ERC-2535 vs LSP·17 Ethereum/EVM standard comparison
Both let a contract grow new functions after deployment. Diamonds use a delegatecall router with shared storage; LSP17 uses a fallback router with per-selector extension contracts and ERC-725Y registration.
Spec diff.
| ERC-2535 | LSP·17 | |
|---|---|---|
| extension mechanism | delegatecall to facet by selector | CALL (or DELEGATECALL) to extension by selector |
| storage | shared with facets (layout discipline required) | extension keeps its own (CALL flavor) |
| registration | diamondCut by owner | ERC-725Y setData (permissioned by LSP6) |
| upgrade authority over base bytecode | diamond owner can replace facets | none — base is immutable, extensions are additive |
| permissioning | single diamondCut function — gated by an owner / role | per-selector setData on ERC-725Y — granular grants per extension |
Same problem, different metaphors
Diamonds make the base contract a router. Every call goes through delegatecall to a
facet that shares the diamond’s storage. Adding behavior is diamondCut. Upgrading is
diamondCut. The upgrade authority is permanent and routine.

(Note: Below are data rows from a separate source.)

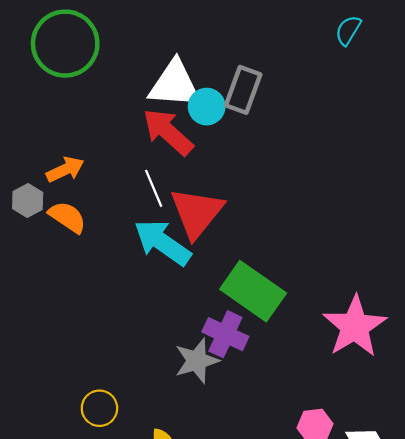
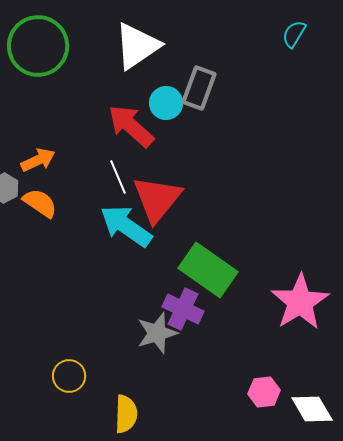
white triangle: (175, 84) -> (137, 46), moved, turned -38

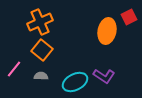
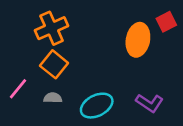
purple L-shape: (104, 76) -> (150, 103), moved

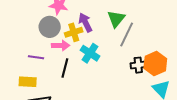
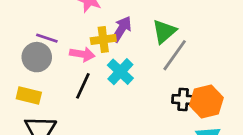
purple arrow: (85, 22) -> (122, 29), turned 48
gray circle: (50, 27) -> (37, 57), moved
purple line: (36, 57) -> (47, 38), moved

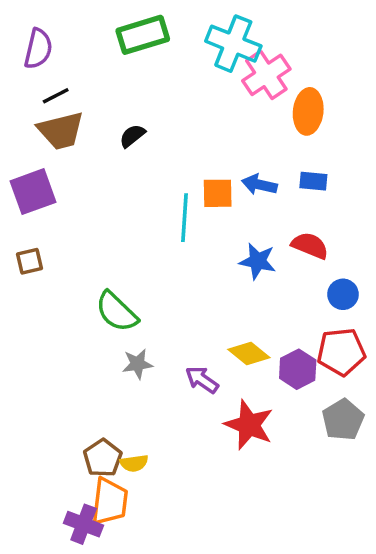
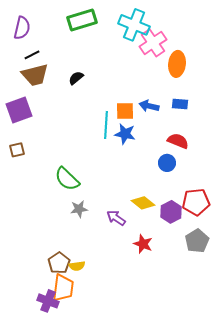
blue star: (258, 261) -> (125, 134), moved
blue circle: (343, 294) -> (167, 163), moved
red star: (249, 425) -> (143, 244), size x0.7

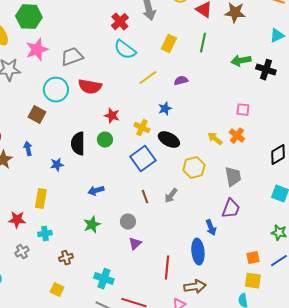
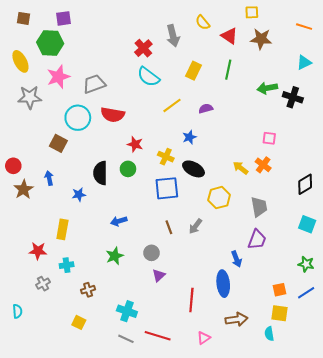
blue square: (143, 159) -> (167, 188), turned 30
brown arrow: (195, 287) -> (236, 319), moved

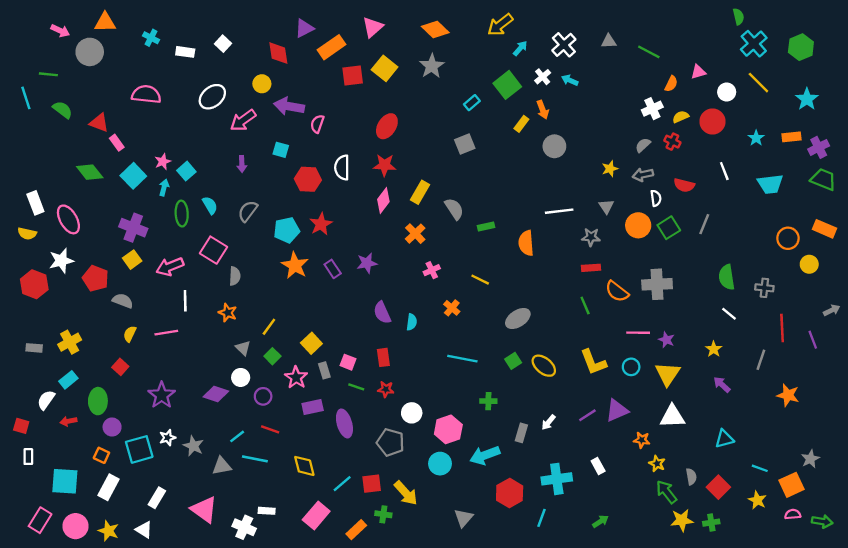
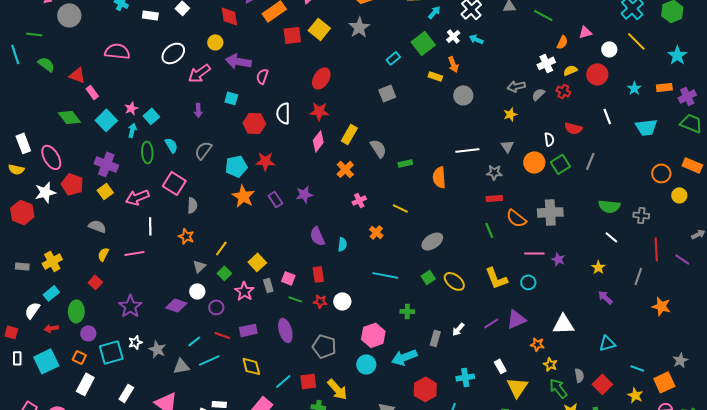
yellow rectangle: (521, 124) -> (435, 76), turned 72
gray arrow: (643, 175) -> (516, 86), moved
red star: (321, 224) -> (265, 161), turned 30
green semicircle: (727, 277) -> (609, 206), turned -75
red pentagon: (96, 278) -> (72, 184), moved
purple line: (813, 340) -> (682, 259), turned -35
gray triangle: (243, 348) -> (199, 266), turned 32
yellow triangle: (668, 374) -> (517, 387), moved
purple rectangle: (313, 407) -> (248, 330), moved
white circle: (412, 413) -> (342, 301), moved
cyan line: (255, 459) -> (209, 360), turned -35
cyan cross: (557, 479) -> (465, 377), size x0.7
cyan square: (65, 481) -> (46, 361), moved, turned -30

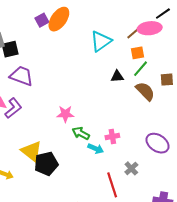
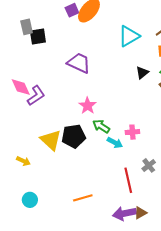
purple trapezoid: (21, 76) -> (79, 63), moved
black triangle: (117, 76) -> (142, 73), turned -40
pink star: (65, 114) -> (87, 106), turned 30
black pentagon: (46, 164) -> (74, 136), moved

LSP17 makes unknown function calls the router. Known functions execute as base bytecode.
Unknown function selectors hit the fallback, which looks up an extension contract registered
in ERC-725Y. Adding behavior is setData (gated by LSP6 in a Universal Profile). The base
bytecode is never replaced.
When the difference matters
For a token protocol that needs to fix bugs in the base contract, diamonds give you the upgrade lever — and your users live with the upgrade authority. LSP17 doesn’t give you that lever, which is the point: if the base is wrong, the base is wrong forever, and the extension surface compensates by being additive.
For account contracts, LSP17 is the better fit. A Universal Profile that adds a new signature verifier or a new asset receiver does it by registering an LSP17 extension. No upgrade key over the account itself. No diamond storage layout to manage.